From the records below, transcribe only the lines running from the one with "Istorija ECG brenda (374, 14)" through the one with "Pretraživati (231, 40)". Keep both of those end lines.

---------- Data for the task ----------

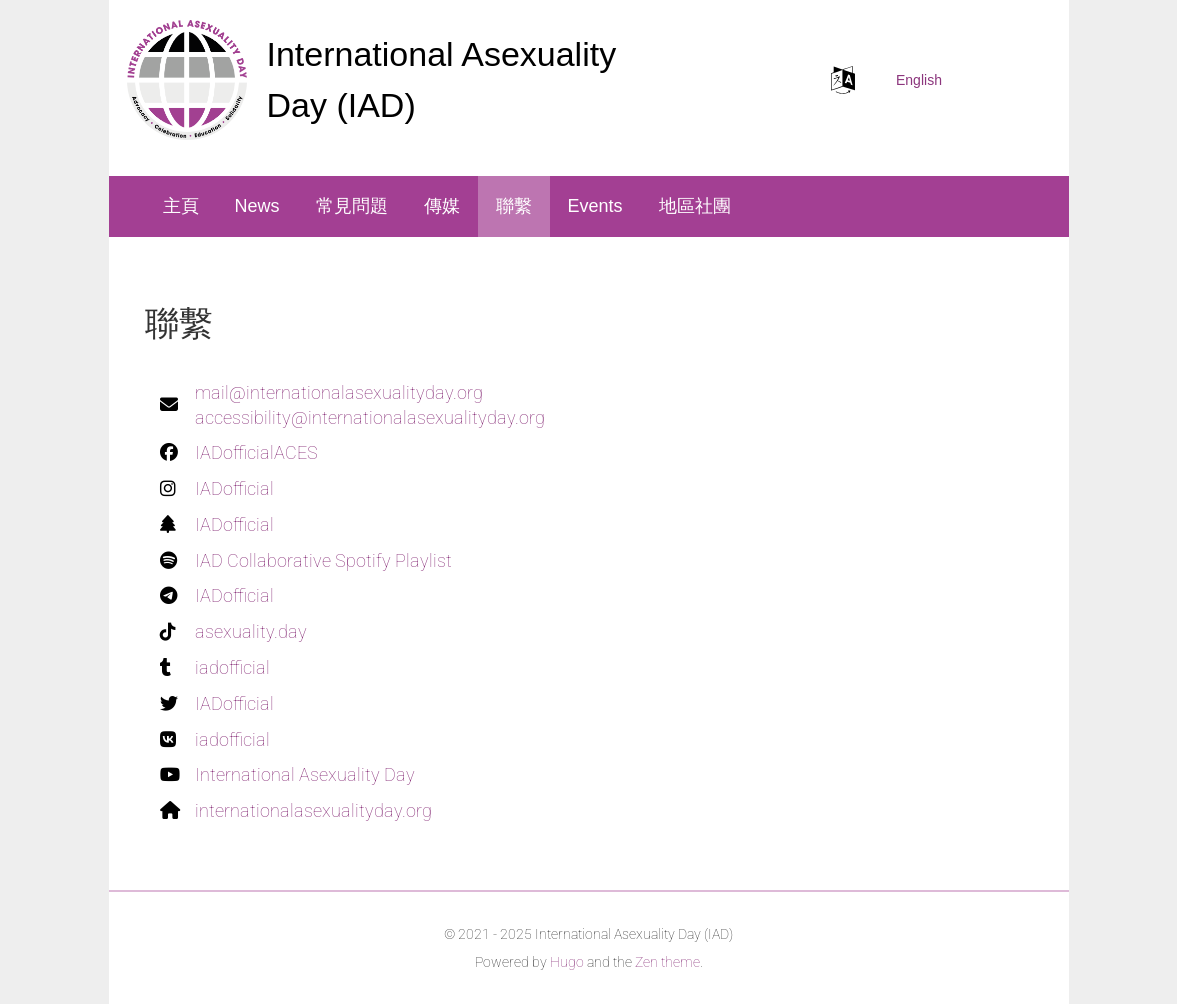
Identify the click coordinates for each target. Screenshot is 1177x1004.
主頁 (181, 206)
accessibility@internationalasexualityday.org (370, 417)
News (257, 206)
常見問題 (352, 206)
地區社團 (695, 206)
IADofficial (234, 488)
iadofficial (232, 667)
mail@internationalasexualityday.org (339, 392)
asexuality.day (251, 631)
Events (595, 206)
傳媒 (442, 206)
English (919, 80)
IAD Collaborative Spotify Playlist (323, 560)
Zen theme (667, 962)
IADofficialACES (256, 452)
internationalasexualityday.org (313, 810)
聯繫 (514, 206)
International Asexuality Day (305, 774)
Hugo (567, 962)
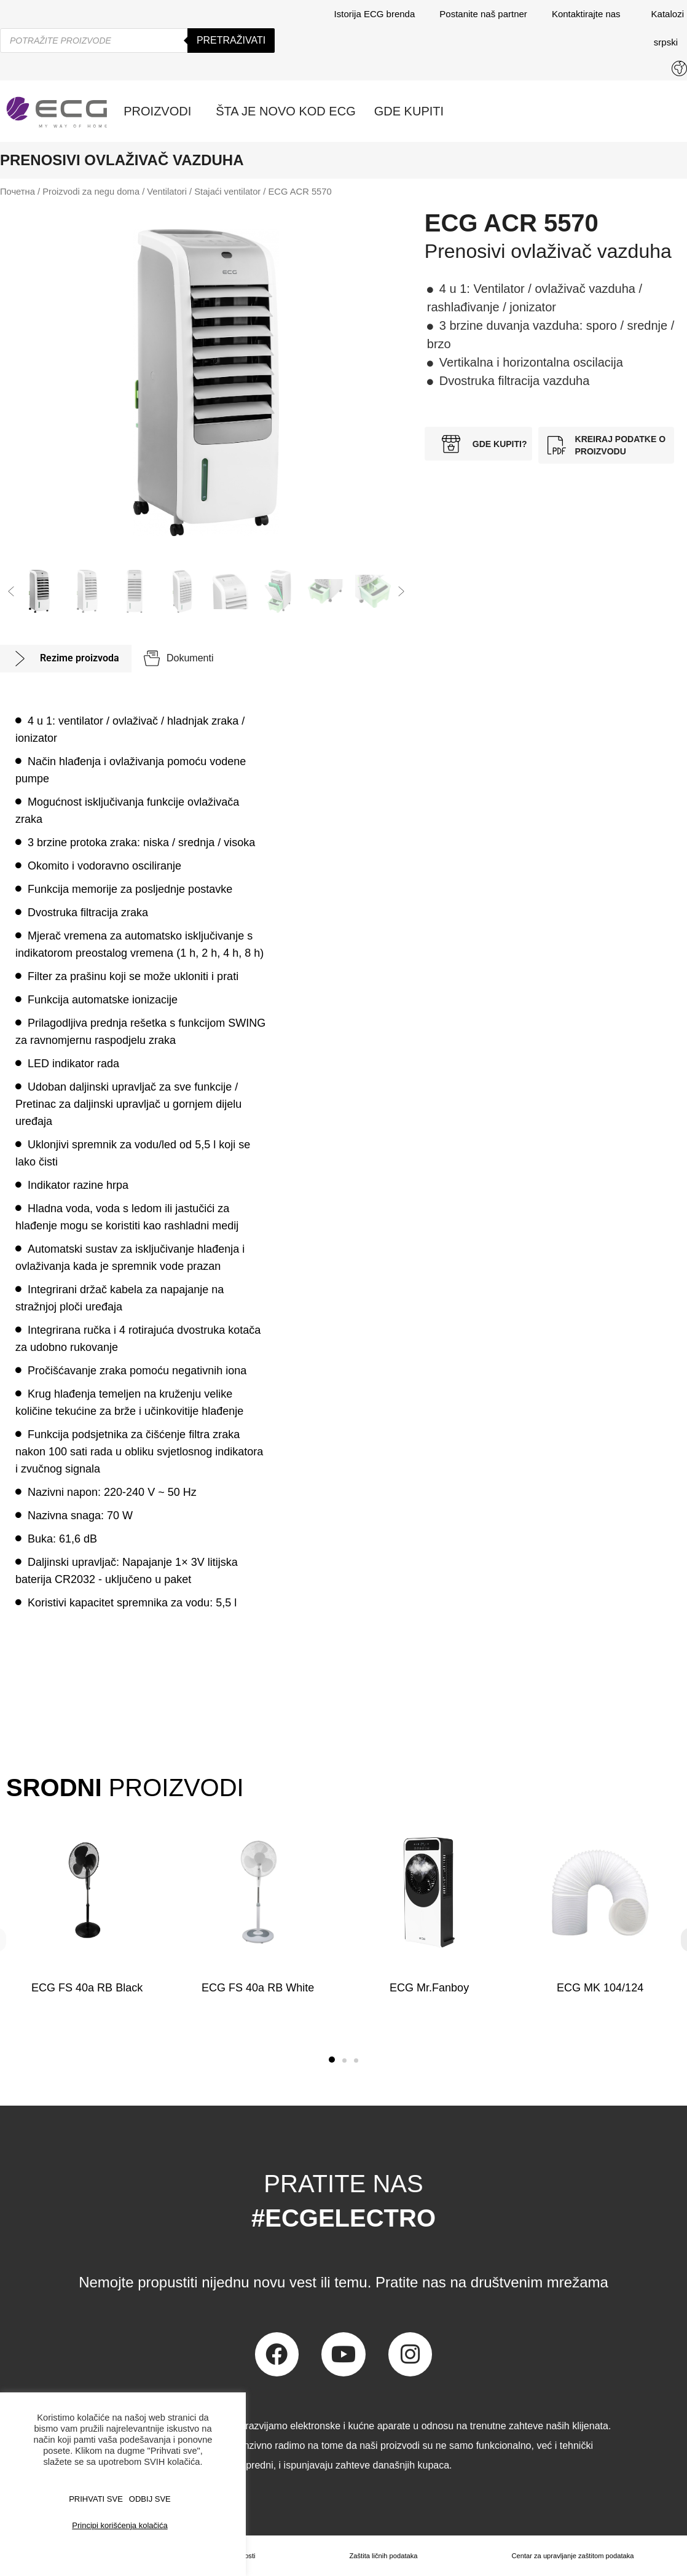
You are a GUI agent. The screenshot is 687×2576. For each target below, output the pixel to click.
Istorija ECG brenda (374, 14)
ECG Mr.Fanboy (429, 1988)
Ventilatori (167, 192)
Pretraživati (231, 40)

----------
---------- Data for the task ----------

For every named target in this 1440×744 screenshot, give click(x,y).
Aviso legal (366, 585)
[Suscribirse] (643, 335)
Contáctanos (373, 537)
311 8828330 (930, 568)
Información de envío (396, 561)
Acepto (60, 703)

----------

> Output below:
Istorija ECG brenda (374, 14)
ECG Mr.Fanboy (429, 1988)
Ventilatori (167, 192)
Pretraživati (231, 40)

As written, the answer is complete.